> [ASSIGNMENT] Beneath this task are records; count the lines among them that contain the word "your" and answer with the number only.

SOURCE MATERIAL START

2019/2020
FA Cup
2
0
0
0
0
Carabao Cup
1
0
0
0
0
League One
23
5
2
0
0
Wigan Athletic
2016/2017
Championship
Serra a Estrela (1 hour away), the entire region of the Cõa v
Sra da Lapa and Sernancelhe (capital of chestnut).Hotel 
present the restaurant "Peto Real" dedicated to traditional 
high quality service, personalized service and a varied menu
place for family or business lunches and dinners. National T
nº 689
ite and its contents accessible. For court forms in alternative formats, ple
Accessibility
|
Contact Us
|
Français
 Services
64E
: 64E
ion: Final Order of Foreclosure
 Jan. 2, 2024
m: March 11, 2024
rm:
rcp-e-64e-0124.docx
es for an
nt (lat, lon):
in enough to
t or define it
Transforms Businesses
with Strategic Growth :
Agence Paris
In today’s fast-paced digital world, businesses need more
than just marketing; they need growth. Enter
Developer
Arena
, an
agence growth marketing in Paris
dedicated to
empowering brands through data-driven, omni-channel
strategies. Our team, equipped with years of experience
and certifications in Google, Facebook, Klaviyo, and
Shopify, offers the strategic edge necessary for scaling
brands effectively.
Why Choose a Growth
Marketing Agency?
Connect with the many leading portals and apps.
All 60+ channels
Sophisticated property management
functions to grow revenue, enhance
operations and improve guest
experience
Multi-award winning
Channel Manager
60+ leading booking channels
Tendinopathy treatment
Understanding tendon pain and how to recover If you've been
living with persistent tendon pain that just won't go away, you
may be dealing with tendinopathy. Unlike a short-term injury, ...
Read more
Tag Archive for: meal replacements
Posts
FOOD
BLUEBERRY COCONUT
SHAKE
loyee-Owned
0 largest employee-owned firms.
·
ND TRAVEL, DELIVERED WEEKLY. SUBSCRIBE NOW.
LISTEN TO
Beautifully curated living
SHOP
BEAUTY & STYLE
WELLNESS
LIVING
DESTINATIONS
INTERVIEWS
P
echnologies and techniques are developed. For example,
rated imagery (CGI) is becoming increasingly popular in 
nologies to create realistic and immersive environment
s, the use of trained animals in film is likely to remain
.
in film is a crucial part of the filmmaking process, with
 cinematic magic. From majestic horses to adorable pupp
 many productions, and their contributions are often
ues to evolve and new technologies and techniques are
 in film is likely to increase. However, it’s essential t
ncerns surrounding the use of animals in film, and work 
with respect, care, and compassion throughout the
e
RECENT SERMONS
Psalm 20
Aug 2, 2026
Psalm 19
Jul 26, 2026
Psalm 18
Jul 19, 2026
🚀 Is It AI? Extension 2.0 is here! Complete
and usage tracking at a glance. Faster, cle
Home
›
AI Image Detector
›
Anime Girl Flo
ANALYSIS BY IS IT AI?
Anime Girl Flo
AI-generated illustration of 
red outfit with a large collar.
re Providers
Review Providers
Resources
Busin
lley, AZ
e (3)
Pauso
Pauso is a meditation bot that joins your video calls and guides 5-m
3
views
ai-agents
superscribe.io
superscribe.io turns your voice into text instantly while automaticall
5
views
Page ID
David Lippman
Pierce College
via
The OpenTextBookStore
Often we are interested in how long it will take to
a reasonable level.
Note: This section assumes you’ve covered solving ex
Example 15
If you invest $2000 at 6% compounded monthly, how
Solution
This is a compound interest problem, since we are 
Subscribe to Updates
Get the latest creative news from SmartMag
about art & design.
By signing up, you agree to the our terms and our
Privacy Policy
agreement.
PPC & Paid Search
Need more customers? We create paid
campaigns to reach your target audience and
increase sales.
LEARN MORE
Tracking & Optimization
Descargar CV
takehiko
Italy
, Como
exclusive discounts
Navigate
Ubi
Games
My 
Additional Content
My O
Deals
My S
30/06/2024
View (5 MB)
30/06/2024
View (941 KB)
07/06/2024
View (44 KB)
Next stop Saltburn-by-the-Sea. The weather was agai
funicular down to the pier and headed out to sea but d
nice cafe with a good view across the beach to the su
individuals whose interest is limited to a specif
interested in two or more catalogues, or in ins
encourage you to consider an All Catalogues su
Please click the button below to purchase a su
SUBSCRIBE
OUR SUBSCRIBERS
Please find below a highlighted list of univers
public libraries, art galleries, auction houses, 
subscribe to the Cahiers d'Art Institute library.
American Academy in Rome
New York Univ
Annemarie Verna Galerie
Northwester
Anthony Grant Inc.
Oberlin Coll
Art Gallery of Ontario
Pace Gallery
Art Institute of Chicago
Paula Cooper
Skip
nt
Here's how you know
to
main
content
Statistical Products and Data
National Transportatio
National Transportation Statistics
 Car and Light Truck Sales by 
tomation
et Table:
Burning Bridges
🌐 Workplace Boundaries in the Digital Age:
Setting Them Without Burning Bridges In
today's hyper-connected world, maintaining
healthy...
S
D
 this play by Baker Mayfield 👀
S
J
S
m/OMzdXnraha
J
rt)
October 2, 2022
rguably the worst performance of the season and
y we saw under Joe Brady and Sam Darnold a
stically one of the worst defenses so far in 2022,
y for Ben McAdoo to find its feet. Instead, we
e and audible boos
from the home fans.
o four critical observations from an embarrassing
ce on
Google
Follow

SOURCE MATERIAL END

> [RESPONSE TO THE EXERCISE] 3